This project provides the code for CSAOpt worker nodes. This is deployed on target instances via Docker images. Workers pull work from the broker, compile models, run optimizations on GPU hardware and and post results back to the broker. Initially written in C++11 (for CUDA) this project now uses numba, which provides JIT compilation of a subset of python (called nopython) into CUDA kernels directly via PTX assembly.
Machine hosting the worker containers need to run docker (duh!) and are subject to following requirements (mainly dictated by nvidia-docker2):
- GNU/Linux x86_64 with kernel version > 3.10
- Docker >= 1.12
- NVIDIA GPU with Architecture > Fermi (2.1)
- NVIDIA drivers ~= 361.93 (untested on older versions)
However, if you are looking at this repository, chances are you might be interested
in debugging worker code or your own models. If that is the case, you will be glad
to hear that the debug-enabled version (via the usual optimization config, refer to
the CSAOpt documentation) will run without nvidia-docker
, as the worker will use
Numba's GPU simulator, running the worker code solely on CPU (and thusly, much much
slower).
The models (i.e. model specific implementation of the Simulated Annealing routines) are serialized on the application master and transmitted to the workers. Workers use a rudimentary file template to generate the actual optimization code at runtime.
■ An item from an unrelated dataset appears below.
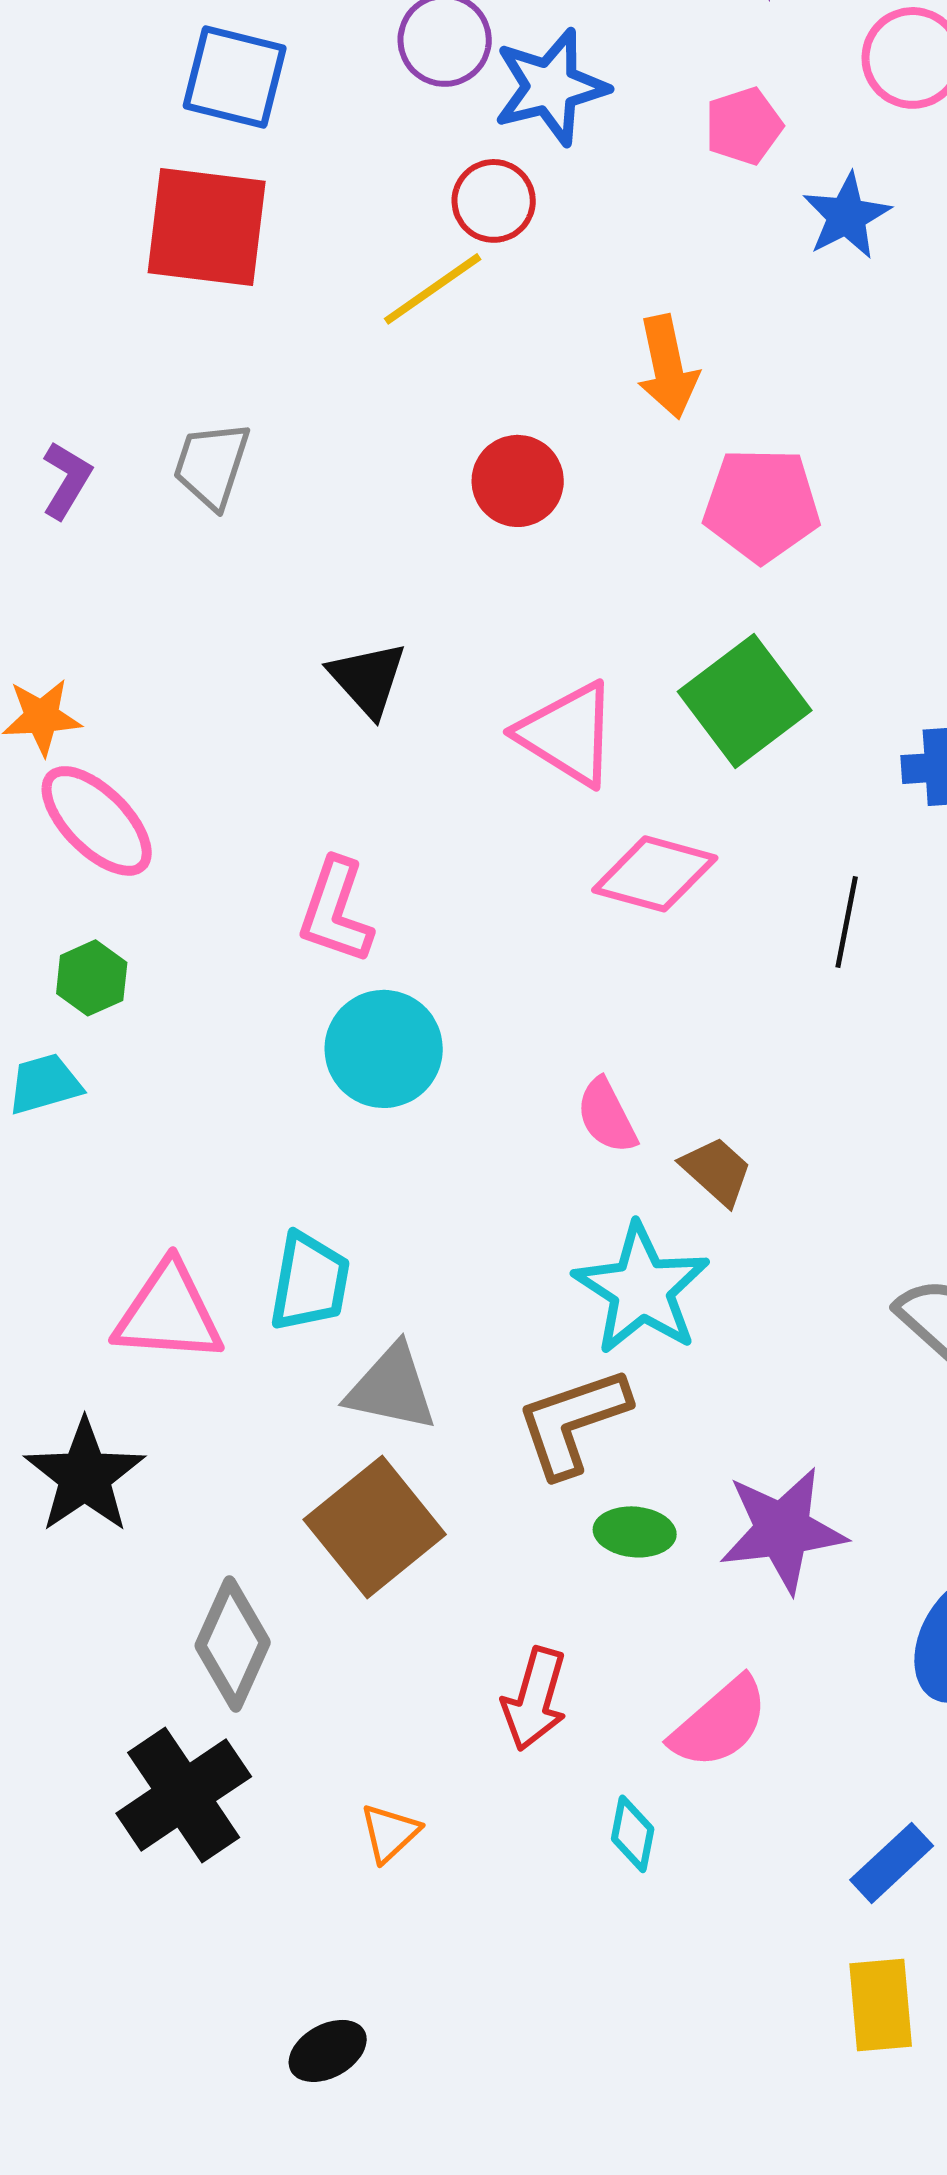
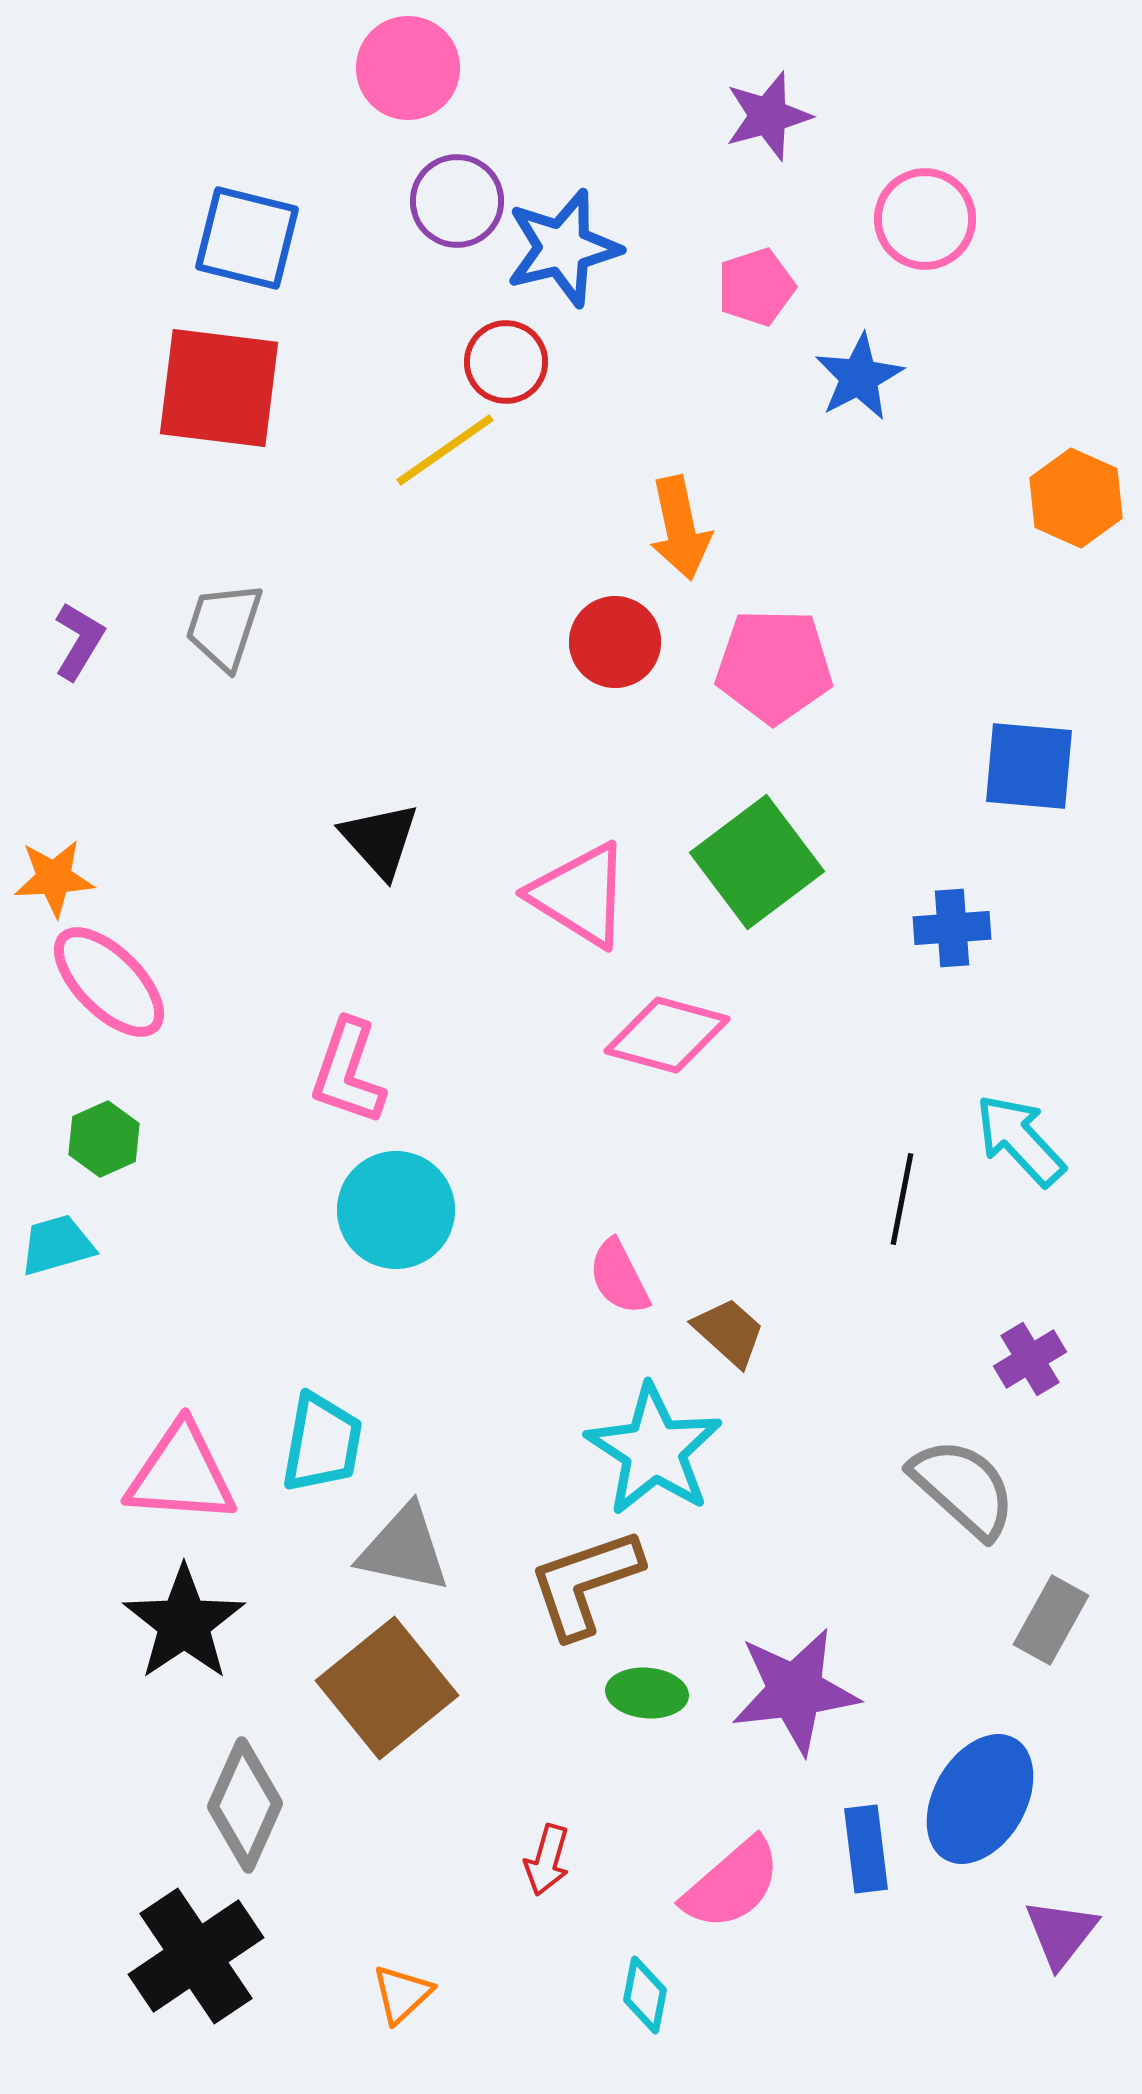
red circle: (518, 481) -> (615, 642), moved
black line: (847, 922) -> (902, 1199), moved
black star: (85, 1476) -> (184, 1623), moved
red arrow: (535, 1699) -> (547, 1860), size x0.7
blue rectangle: (892, 1863) -> (866, 1849), moved, turned -54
This code is then loaded and JIT-ed by numba, which then runs the optimization kernels on the GPU hardware.
The workers run on hardware that has Nvidia GPUs available and uses CUDA to run the parallelized optimization algorithm. To minimize the platform dependency, the host machines need not provide any CUDA specific packages, since the worker Docker image already provides all CUDA requirements. Only the GPU driver is required on the host.
This is not intended to be built by hand as it will be deployed
automatically to the target machines using docker. That being said, manual
building should still be relatively straightforward. Dependencies are managed by
conda
and are listed in the environment.yml
. To create an environemnt with
all required dependencies, from the project root execute:
# Create environement and resolve/install all dependencies listed in environment.yml
conda env create
# after downloading all deps (might take a while)
source activate csaopt-worker
# Then, in the activated environment
dramatiq --processes 1 --threads 3 broker:broker worker.tasks.actors
This will start the broker client that accepts model deployments and optimization jobs.
Note that running this without docker
and nvidia-docker
requires an installed CUDA
toolkit in addition to the required Nvidia graphics drivers.
Kernels can even be executed manually, even without GPU hardware, using the debugging
infrastructure of Numba
. This works by setting the NUMBA_ENABLE_CUDASIM
env
variable to 1. This switches numba to the CUDA simulator mode, which is run on
the CPU and can be inspected for debugging. Refer to
the documentation for further details.
You can also have a look at the test suite.